A week after a live stream of their new self-titled release, Lamb of God returned to the virtual realm with a playthrough of 2004’s Ashes of the Wake. Consisting of tight shots from what appeared to be three angles—one stationary overhead and two travelers—bolstered by two minutes in the greenroom before following the band to the stage, LoG brought a sensory assault of shred, riff and grind that, although distanced, felt up close and personal.

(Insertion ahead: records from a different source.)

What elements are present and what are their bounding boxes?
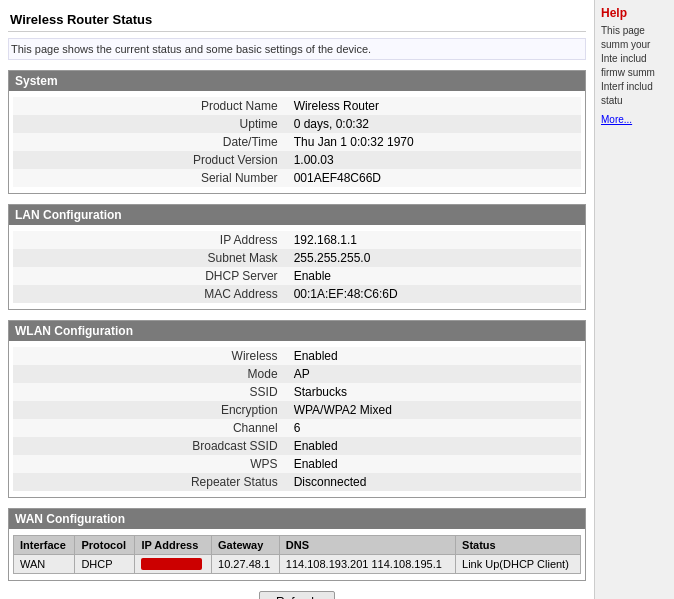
refresh-row: Refresh: [8, 591, 586, 599]
system-value-0: Wireless Router: [286, 97, 581, 115]
wlan-row-2: SSID Starbucks: [13, 383, 581, 401]
lan-section-header: LAN Configuration: [9, 205, 585, 225]
system-value-1: 0 days, 0:0:32: [286, 115, 581, 133]
system-label-3: Product Version: [13, 151, 286, 169]
wan-cell-ip: [135, 555, 212, 574]
lan-value-0: 192.168.1.1: [286, 231, 581, 249]
lan-value-1: 255.255.255.0: [286, 249, 581, 267]
lan-row-1: Subnet Mask 255.255.255.0: [13, 249, 581, 267]
system-section: System Product Name Wireless Router Upti…: [8, 70, 586, 194]
lan-table: IP Address 192.168.1.1 Subnet Mask 255.2…: [13, 231, 581, 303]
system-section-header: System: [9, 71, 585, 91]
system-label-0: Product Name: [13, 97, 286, 115]
system-row-0: Product Name Wireless Router: [13, 97, 581, 115]
wlan-value-6: Enabled: [286, 455, 581, 473]
wlan-row-3: Encryption WPA/WPA2 Mixed: [13, 401, 581, 419]
lan-label-1: Subnet Mask: [13, 249, 286, 267]
wan-data-row-0: WAN DHCP 10.27.48.1 114.108.193.201 114.…: [14, 555, 581, 574]
wan-cell-dns: 114.108.193.201 114.108.195.1: [279, 555, 455, 574]
wan-section: WAN Configuration Interface Protocol IP …: [8, 508, 586, 581]
help-title: Help: [601, 6, 668, 20]
wan-col-protocol: Protocol: [75, 536, 135, 555]
wlan-section-body: Wireless Enabled Mode AP SSID Starbucks …: [9, 341, 585, 497]
system-row-1: Uptime 0 days, 0:0:32: [13, 115, 581, 133]
main-content: Wireless Router Status This page shows t…: [0, 0, 594, 599]
wan-cell-status: Link Up(DHCP Client): [456, 555, 581, 574]
lan-row-3: MAC Address 00:1A:EF:48:C6:6D: [13, 285, 581, 303]
wlan-row-4: Channel 6: [13, 419, 581, 437]
lan-section: LAN Configuration IP Address 192.168.1.1…: [8, 204, 586, 310]
wlan-value-1: AP: [286, 365, 581, 383]
wlan-row-5: Broadcast SSID Enabled: [13, 437, 581, 455]
wlan-section: WLAN Configuration Wireless Enabled Mode…: [8, 320, 586, 498]
wan-section-body: Interface Protocol IP Address Gateway DN…: [9, 529, 585, 580]
wan-ip-redacted: [141, 558, 201, 570]
wan-table-header-row: Interface Protocol IP Address Gateway DN…: [14, 536, 581, 555]
wlan-value-3: WPA/WPA2 Mixed: [286, 401, 581, 419]
system-row-2: Date/Time Thu Jan 1 0:0:32 1970: [13, 133, 581, 151]
wan-cell-protocol: DHCP: [75, 555, 135, 574]
system-section-body: Product Name Wireless Router Uptime 0 da…: [9, 91, 585, 193]
system-row-3: Product Version 1.00.03: [13, 151, 581, 169]
refresh-button[interactable]: Refresh: [259, 591, 335, 599]
wlan-table: Wireless Enabled Mode AP SSID Starbucks …: [13, 347, 581, 491]
wlan-label-6: WPS: [13, 455, 286, 473]
help-more-link[interactable]: More...: [601, 114, 668, 125]
wan-col-status: Status: [456, 536, 581, 555]
wan-col-ip: IP Address: [135, 536, 212, 555]
system-value-2: Thu Jan 1 0:0:32 1970: [286, 133, 581, 151]
wan-cell-interface: WAN: [14, 555, 75, 574]
lan-value-3: 00:1A:EF:48:C6:6D: [286, 285, 581, 303]
system-table: Product Name Wireless Router Uptime 0 da…: [13, 97, 581, 187]
help-panel: Help This page summ your Inte includ fir…: [594, 0, 674, 599]
wlan-section-header: WLAN Configuration: [9, 321, 585, 341]
system-value-3: 1.00.03: [286, 151, 581, 169]
lan-row-2: DHCP Server Enable: [13, 267, 581, 285]
wlan-row-1: Mode AP: [13, 365, 581, 383]
wlan-value-5: Enabled: [286, 437, 581, 455]
lan-value-2: Enable: [286, 267, 581, 285]
system-row-4: Serial Number 001AEF48C66D: [13, 169, 581, 187]
wan-col-dns: DNS: [279, 536, 455, 555]
page-title: Wireless Router Status: [8, 8, 586, 32]
lan-label-0: IP Address: [13, 231, 286, 249]
lan-label-2: DHCP Server: [13, 267, 286, 285]
wan-col-gateway: Gateway: [212, 536, 280, 555]
lan-row-0: IP Address 192.168.1.1: [13, 231, 581, 249]
wlan-label-1: Mode: [13, 365, 286, 383]
wlan-label-7: Repeater Status: [13, 473, 286, 491]
wlan-value-7: Disconnected: [286, 473, 581, 491]
wlan-row-6: WPS Enabled: [13, 455, 581, 473]
wan-cell-gateway: 10.27.48.1: [212, 555, 280, 574]
help-text: This page summ your Inte includ firmw su…: [601, 24, 668, 108]
wlan-label-2: SSID: [13, 383, 286, 401]
page-desc-text: This page shows the current status and s…: [11, 43, 371, 55]
wlan-row-0: Wireless Enabled: [13, 347, 581, 365]
lan-section-body: IP Address 192.168.1.1 Subnet Mask 255.2…: [9, 225, 585, 309]
wlan-label-4: Channel: [13, 419, 286, 437]
lan-label-3: MAC Address: [13, 285, 286, 303]
system-label-2: Date/Time: [13, 133, 286, 151]
wlan-value-2: Starbucks: [286, 383, 581, 401]
wlan-label-5: Broadcast SSID: [13, 437, 286, 455]
wan-table: Interface Protocol IP Address Gateway DN…: [13, 535, 581, 574]
system-label-4: Serial Number: [13, 169, 286, 187]
wlan-value-4: 6: [286, 419, 581, 437]
wlan-row-7: Repeater Status Disconnected: [13, 473, 581, 491]
wlan-label-3: Encryption: [13, 401, 286, 419]
wlan-value-0: Enabled: [286, 347, 581, 365]
system-value-4: 001AEF48C66D: [286, 169, 581, 187]
wlan-label-0: Wireless: [13, 347, 286, 365]
page-description: This page shows the current status and s…: [8, 38, 586, 60]
system-label-1: Uptime: [13, 115, 286, 133]
wan-section-header: WAN Configuration: [9, 509, 585, 529]
wan-col-interface: Interface: [14, 536, 75, 555]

The band plowed through the 11 tracks of Ashes of the Wake as the chat box lit up with viewers from around the globe, commenting on the song choices and carrying exchanges that would transcend the concert experience of what feels like yesteryear. To compare real live experience and this version of it gets into uncanny territory, not unlike stadium pro wrestling sans the rabid throng, or baseball games played to digital cardboard cutouts. Metal shows are supposed to include crushing physical context. Not possible here.
Here LoG presented a feed in real time of what used to be seen on VHS tapes sent via post from fanzines for 10 or 20 bucks: Band huddles near a door, members twist their necks and shake out the tension as they gulp from crinkled water bottles until one of them gives the “let’s do this” sign, and leads the pack out to greet the chanting crowd that now explodes with beckoning screams. Cut to wide shot of the stage and then the rush of madness in the first few rows, now enveloped in the stage light as cameras flash in the distant darkened rows. Frontman invites more screams. Cue riffage.
Take away the crowd, and that’s basically what this was. But instead of any visual context of the venue, which would probably have been depressing anyway for such a voluminous powerhouse such as LoG, the shots remained tight, the angles mostly shot on stage. Players filled the screen. Even the large papyrus-font banner rarely had a complete showing. Like many of these concerts, it felt like it could just as easily be taking place in a basement equipped with a suspicious amount of stage lighting.
All that aside, the performance itself displayed LoG’s 20-plus years, well-earned reputation as a leader in post-Pantera American metal. The assault of the first three tracks, “Laid to Rest,” “Hourglass” and “Now You’ve Got Something to Die For” stirred the adrenaline as frontman Randy Blythe growled and screeched. Ashes of the Wake’s construction is well-suited to a live stream format, as the atmospheric shift that introduced “The Faded Line” offered a reflective moment to touch base and take in the nuances of the mix. The hypnagogic plucks and distant wails that brought to mind the impossibly distant polarity of Gary Wright’s proto-yacht rock “Dreamweaver” exploded into the militaristic 1-2-3-4-5 double-kick pulses and chugging, syncopated dual riffs that call to mind both Judas Priest and Metallica’s “One.”
It was here that the camerapeople got a little more daring with their shots. Fisheye and prism lens filters occasionally appeared for little discernible reason, and camera movements became more expressive, possibly to enliven the mood or simulate headbanging with a light-to-moderate buzz. Totally unnecessary. The fans in the chat box seemed more interested in the aurally destructive carnage they were hearing on the mix, which was impressive and no small feat for the short period these sorts of concerts have been happening. The guitar panning meshed well with the visual, which is another element that puts the live stream into a genre of its own, as such a quality could hardly be created in a crowded audience with limited individual movement.
Blythe did finally acknowledge the virtual audience in its domestic setting after finishing out Ashes with its 11th track, “Remorse Is for the Dead:” “Thanks for sticking around in your dining room, your great room, your Florida room” and pointing out that the next day marked 20 years since LoG’s breakthrough, New American Gospel, was released. Starting with the dizzying “O.D.H.G.A.B.F.E.,” about Blythe’s encounter with an overzealous police officer (it’s commonly understood that the acronym stands for “Officer Dick Head Gets A Black Fucking Eye”), LoG closed out the set with a three-song “encore” from New American Gospel. They growled to a close with the stoner slow-grind of “Black Label.” The feed stopped, and as the audience logged off, a few exchanged info on upcoming metal shows as others thanked the host. For all the viscerality and aggression that characterizes the genre, metal fans often express the most camaraderie, whether through devil horns or the social bonding ritual that is the mosh. It’s nice to see that friendly head-butting continue.